Aujourd’hui, un petit buzz ou un retournement stratégique, au choix, dont la marque Carambar profite aux dépens des blogueurs, vu sur le site du point.fr. Le fond de l’histoire : l’annonce de la fin de la blague Carambar, célèbre pour être parfois d’une nullité tellement profonde qu’elle en devient désopilante (me rappelle d’ailleurs d’un vieux Joystick qui avait parsemé ses pages éditoriales de fausses blagues Carambar pas drôles du tout, devenant du coup, par un effet retors, hilarantes), remplacée par des petits quizz style papillote de Noël.
D’un point de vue pro, on pourrait s’exclamer devant tant de maestria à manipuler l’intelligentsia du web, mais en même temps, on observera une petite réserve concernant le retour de traitement réservé par ces mêmes acteurs, dont la bonne foi et l’intégrité sont complètement méprisées.
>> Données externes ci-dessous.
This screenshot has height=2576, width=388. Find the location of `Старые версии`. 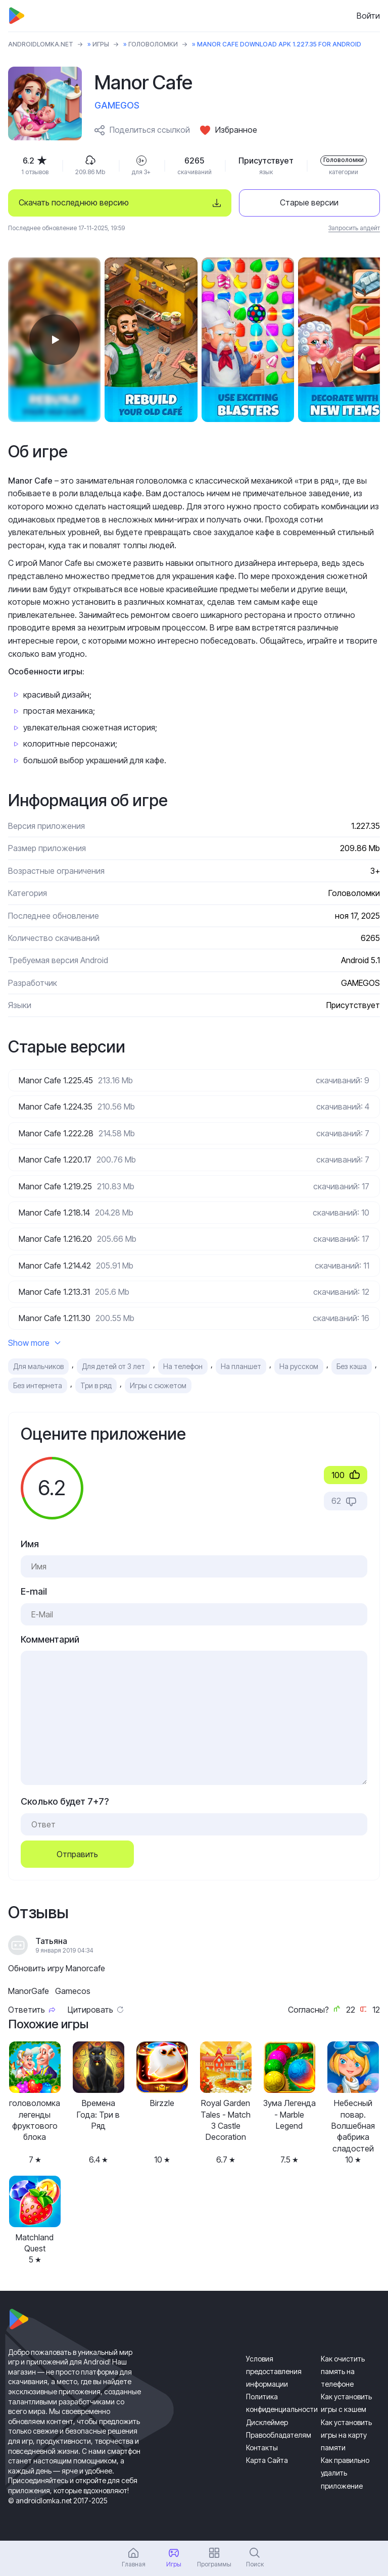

Ils doivent, pour le coup, avoir un sacré sens de l’humour pour digérer la bonne blague, qui l’air de rien, fait son gag de leur manque de discernement. Des analystes s’accordent d’ailleurs à souligner que les blogueurs ne sont pas des journalistes ; c’est leur faute, à eux de vérifier l’info ! Ben tiens. Mais d’un autre coté, aucun commentaire sur la manière dont la fameuse info leur est parvenu, soit via un matériel (un kit) fourni directement par la marque ou l’agence de com’ missionnée par la marque (pas de précision à ce sujet, mais je pencherai pour la seconde solution). Je sais pas vous, mais moi une marque me dit quelque chose « officiellement », via une agence accréditée, j’aurais tendance à la croire. Ben en fait non, il faut à présent se méfier de tout et de tout le monde, solliciter son réseau d’information, croiser et recroiser l’information avant de la diffuser. Le plus économique étant à l’avenir de discréditer la marque carrément, ou lui envoyer une version de Pierre et le Loup, histoire de faire passer un message éducatif. Personnellement, je me demande comment ça s’est passé en coulisses. Je vois bien le responsable de com’ de Carambar tomber sur les pétitions contre le quizz et les autres signaux de mécontentement qui ont suivi l’annonce. Car le buzz c’est bien, mais les valeurs de la marque et la marque elle-même ont été un peu ébranlées par tout ça. Normal qu’ils n’attendent pas le premier avril pour vendre la mèche qui est déjà bien consumé, le pétard risquant finalement d’exploser à la face du farceur.
A l’arrivée, ça tourne au débat sur l’information en ligne : l’agence de pub s’auto-congratule de la manipulation (en camouflant la perte totale du contrôle de l’opération ?), en se justifiant du fait que l’information n’a jamais été vérifiée et donc que la faute, s’il y a, repose sur le manque de déontologie des prétendus journalistes (comme si être un blogueur signifiait se penser journaliste). Des conseillers en communication enfoncent des portes ouvertes, que les médias d’info s’empressent de propager pour justifier et valoriser leur propre business, en disqualifiant les diaboliques blogueurs. Hors sujet ? Il faut se méfier des gardiens du temple qui condamnent l’amateurisme sacrilège, en oubliant que les plus gros canulars journalistiques ont toujours provenu des fameux grands médias de l’information eux-mêmes. Après, l’information reste toujours une information, et il convient toujours de la vérifier. Je ne me rappelle pas autant d’exigence avec le pingouin de Carla, automatiquement proclamé métaphore-satyre de notre cher président. Beaucoup n’ont pas attendus les explications de Carla pour relayer l’info et assurer un week-end d’info un peu morose.
Blogueurs, dindons de la farce Carambar ? Il faut espérer que la marque saura amadouer comme il faut les leaders d’opinion dont ils ont reconnu paradoxalement l’influence (au vu du « succès » de l’opération), au risque de se voir boycottée ou pire moquée. Rira bien qui rira le dernier, il n’est tout de même pas trop conseillé de scier la branche virtuelle sur laquelle on veut s’asseoir.